Ich hatte mich wegen immer wieder auftretenden depressiven Episoden um eine Therapie bemüht. Neben Verhaltensweisen, die aus meiner Kindheit/Erziehung resultieren (und die ich inzwischen immer besser ablegen kann), stellten sowohl mein Therapeut vor Ort als auch die Psychologin während meiner Kur wiederkehrende Überlastungsdepressionen fest. Verursacht durch das ADHS-Verhalten meines Mannes. Ich kenne diese Diagnosen seit ungefähr drei Monaten und darüber kann ich mit meinem Mann nicht sprechen. Er will „sowas“ nicht wahrhaben bzw. will dann alles hinschmeißen, weil ich so ungerecht bin und ihm die alleinige Schuld an allem gebe (was ich nicht tue; ich bin ja auch für mein Verhalten verantwortlich).

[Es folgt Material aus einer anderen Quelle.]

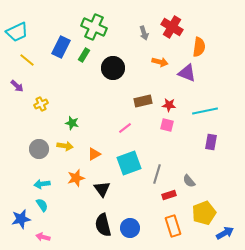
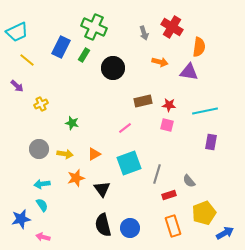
purple triangle: moved 2 px right, 1 px up; rotated 12 degrees counterclockwise
yellow arrow: moved 8 px down
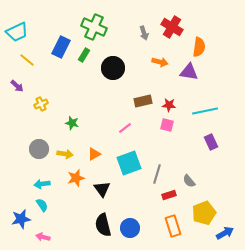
purple rectangle: rotated 35 degrees counterclockwise
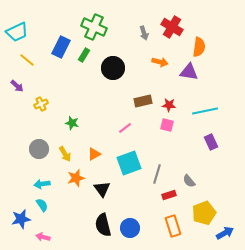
yellow arrow: rotated 49 degrees clockwise
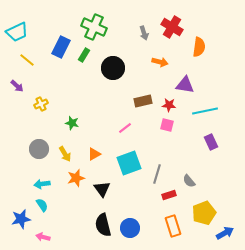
purple triangle: moved 4 px left, 13 px down
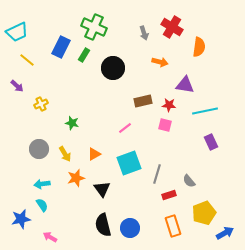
pink square: moved 2 px left
pink arrow: moved 7 px right; rotated 16 degrees clockwise
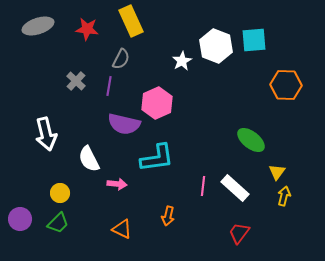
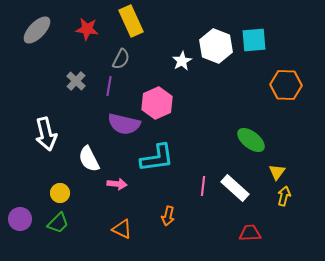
gray ellipse: moved 1 px left, 4 px down; rotated 28 degrees counterclockwise
red trapezoid: moved 11 px right; rotated 50 degrees clockwise
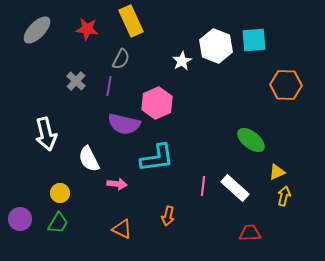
yellow triangle: rotated 30 degrees clockwise
green trapezoid: rotated 15 degrees counterclockwise
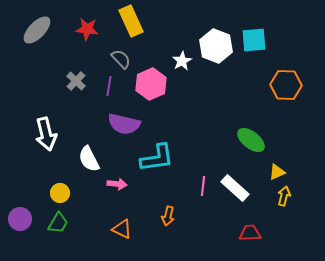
gray semicircle: rotated 70 degrees counterclockwise
pink hexagon: moved 6 px left, 19 px up
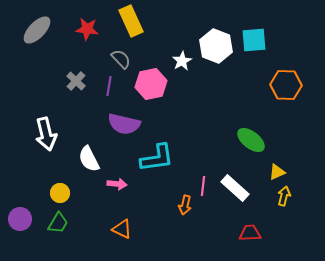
pink hexagon: rotated 12 degrees clockwise
orange arrow: moved 17 px right, 11 px up
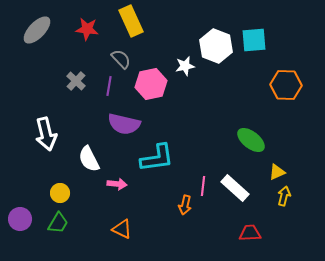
white star: moved 3 px right, 5 px down; rotated 18 degrees clockwise
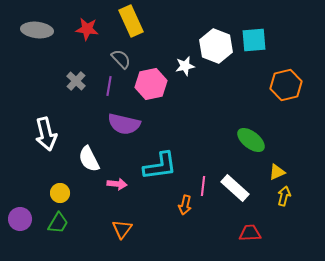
gray ellipse: rotated 52 degrees clockwise
orange hexagon: rotated 16 degrees counterclockwise
cyan L-shape: moved 3 px right, 8 px down
orange triangle: rotated 40 degrees clockwise
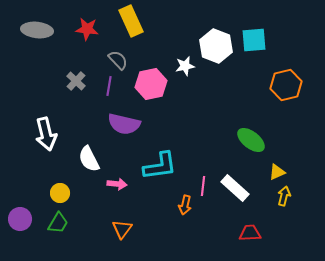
gray semicircle: moved 3 px left, 1 px down
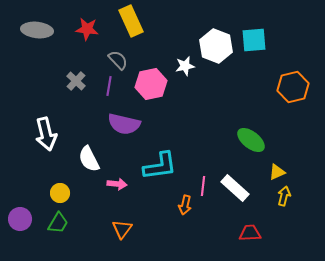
orange hexagon: moved 7 px right, 2 px down
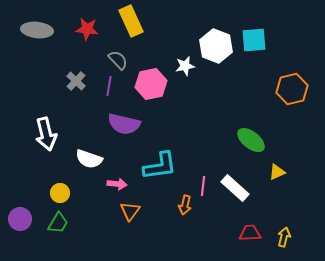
orange hexagon: moved 1 px left, 2 px down
white semicircle: rotated 44 degrees counterclockwise
yellow arrow: moved 41 px down
orange triangle: moved 8 px right, 18 px up
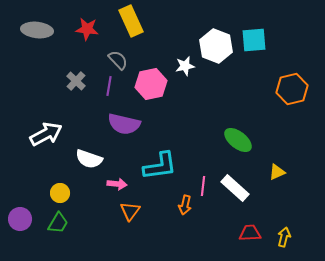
white arrow: rotated 104 degrees counterclockwise
green ellipse: moved 13 px left
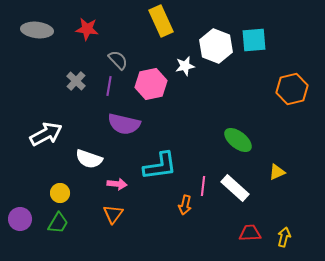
yellow rectangle: moved 30 px right
orange triangle: moved 17 px left, 3 px down
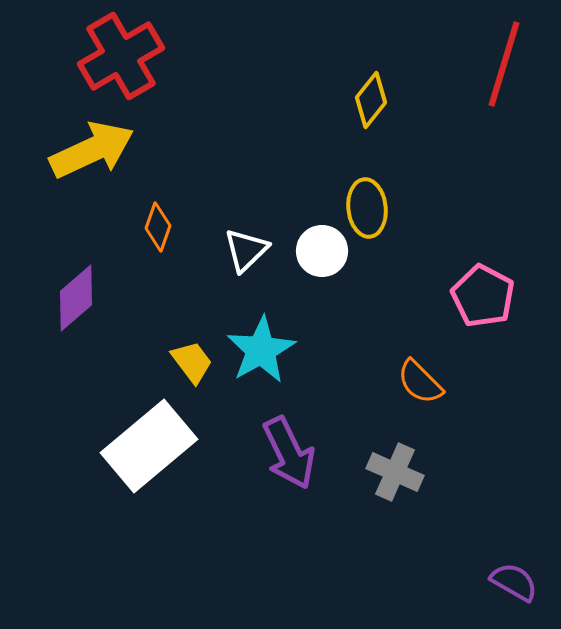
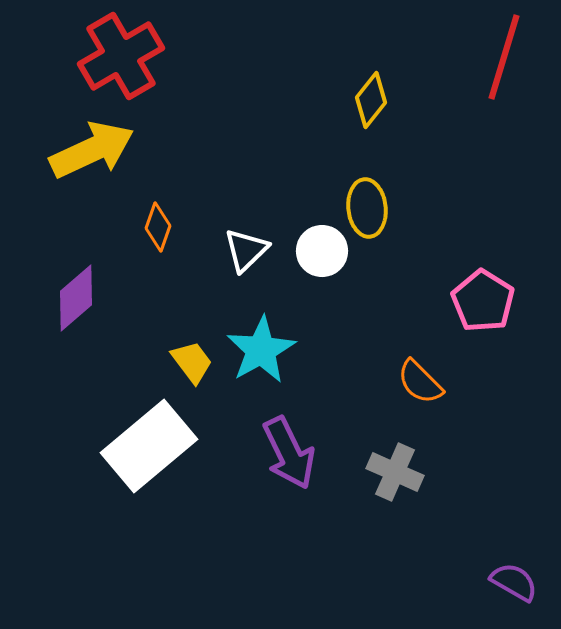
red line: moved 7 px up
pink pentagon: moved 5 px down; rotated 4 degrees clockwise
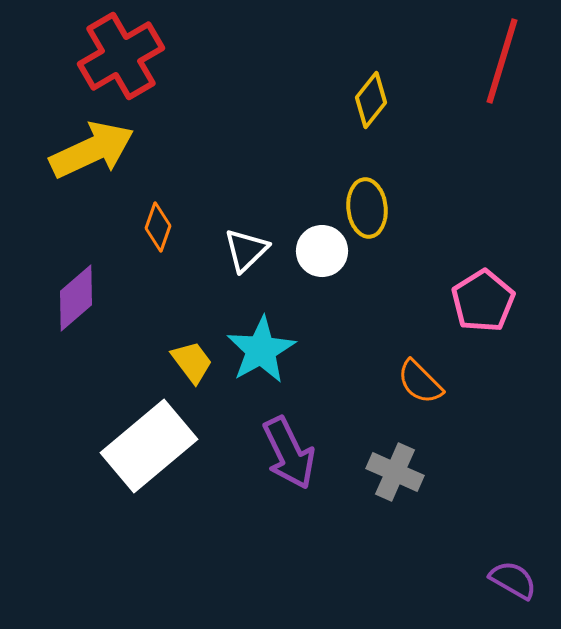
red line: moved 2 px left, 4 px down
pink pentagon: rotated 8 degrees clockwise
purple semicircle: moved 1 px left, 2 px up
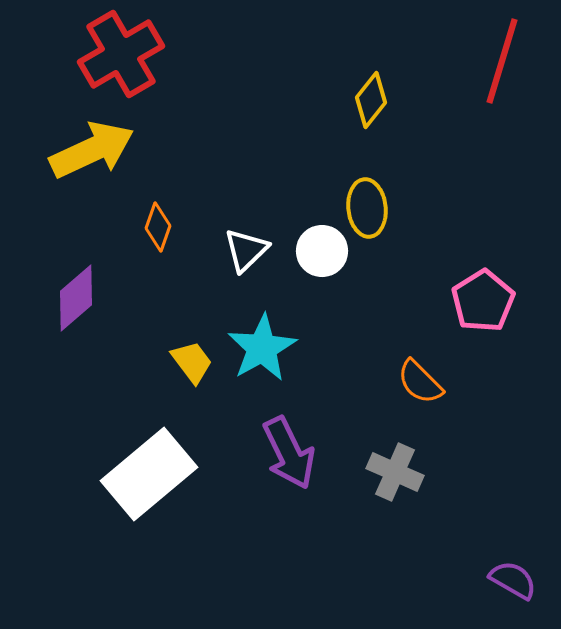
red cross: moved 2 px up
cyan star: moved 1 px right, 2 px up
white rectangle: moved 28 px down
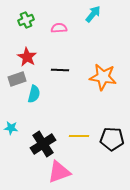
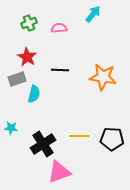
green cross: moved 3 px right, 3 px down
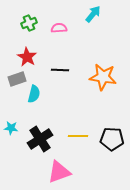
yellow line: moved 1 px left
black cross: moved 3 px left, 5 px up
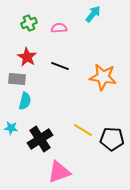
black line: moved 4 px up; rotated 18 degrees clockwise
gray rectangle: rotated 24 degrees clockwise
cyan semicircle: moved 9 px left, 7 px down
yellow line: moved 5 px right, 6 px up; rotated 30 degrees clockwise
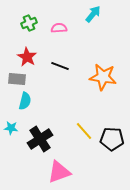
yellow line: moved 1 px right, 1 px down; rotated 18 degrees clockwise
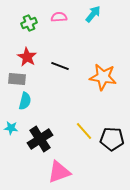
pink semicircle: moved 11 px up
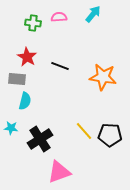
green cross: moved 4 px right; rotated 28 degrees clockwise
black pentagon: moved 2 px left, 4 px up
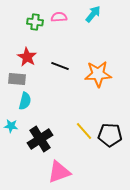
green cross: moved 2 px right, 1 px up
orange star: moved 5 px left, 3 px up; rotated 12 degrees counterclockwise
cyan star: moved 2 px up
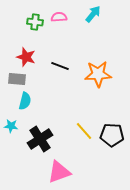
red star: moved 1 px left; rotated 12 degrees counterclockwise
black pentagon: moved 2 px right
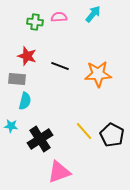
red star: moved 1 px right, 1 px up
black pentagon: rotated 25 degrees clockwise
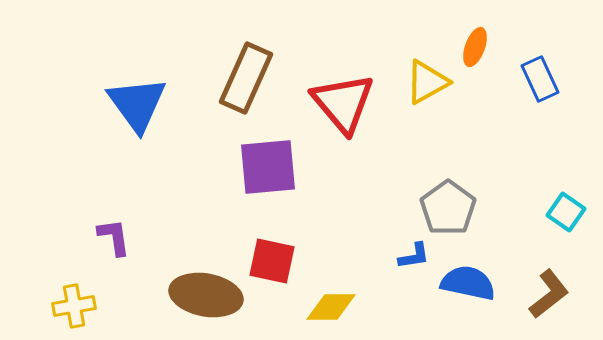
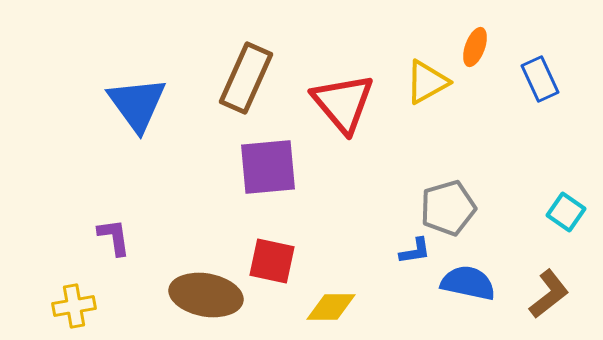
gray pentagon: rotated 20 degrees clockwise
blue L-shape: moved 1 px right, 5 px up
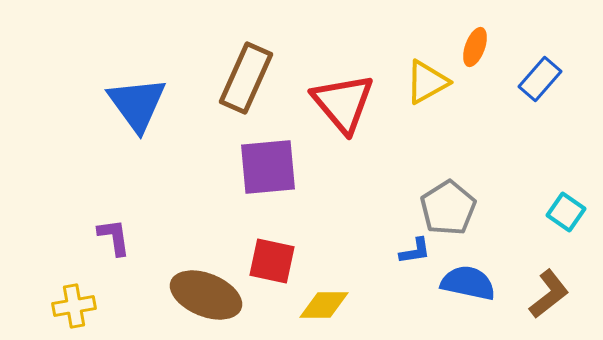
blue rectangle: rotated 66 degrees clockwise
gray pentagon: rotated 16 degrees counterclockwise
brown ellipse: rotated 12 degrees clockwise
yellow diamond: moved 7 px left, 2 px up
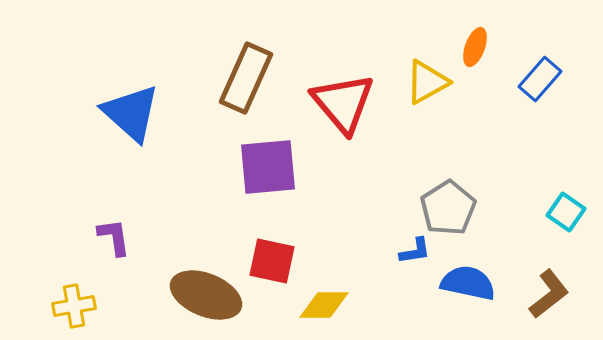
blue triangle: moved 6 px left, 9 px down; rotated 12 degrees counterclockwise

Mein Alltag mit meinem Mann gleicht einem Minenfeld. Alles kann für ihn kränkend, verletzend, bösartig gemeint sein. Mein Mann hat sich auch mit dem Thema ADHS befasst und tatsächlich angenommen, dass vieles auf ihn zutrifft. Vor einer richtigen Diagnostik, die auch den Weg zu einer Verhaltenstherapie o.ä. öffnen und IHM helfen würde, sträubt er sich allerdings. Aber wir hatten immerhin GEMEINSAM einige Regeln aufgestellt, die uns das Verständnis füreinander ermöglichen sollen. U.a. hatten wir vereinbart, dass wir freundlich nachfragen, wenn wir Verhaltensweisen oder Sätze nicht verstehen und der gefragte Part auch eine freundliche, sachliche Erklärung gibt. Allerdings hält er sich selbst oft nicht an diese Regeln. Neulich hatte ich ihn in einer Mischung aus akuten, heftigen Schmerzen in der Hüfte und Überlastung durch meinen Mental Load im Alltag tatsächlich ungerecht angemeckert. Bin aber in mich gegangen und habe ihm abends sachlich erklärt, warum ich so reagiert hatte. Habe mich auch ehrlich entschuldigt, mir war klar, dass ich ungerecht war.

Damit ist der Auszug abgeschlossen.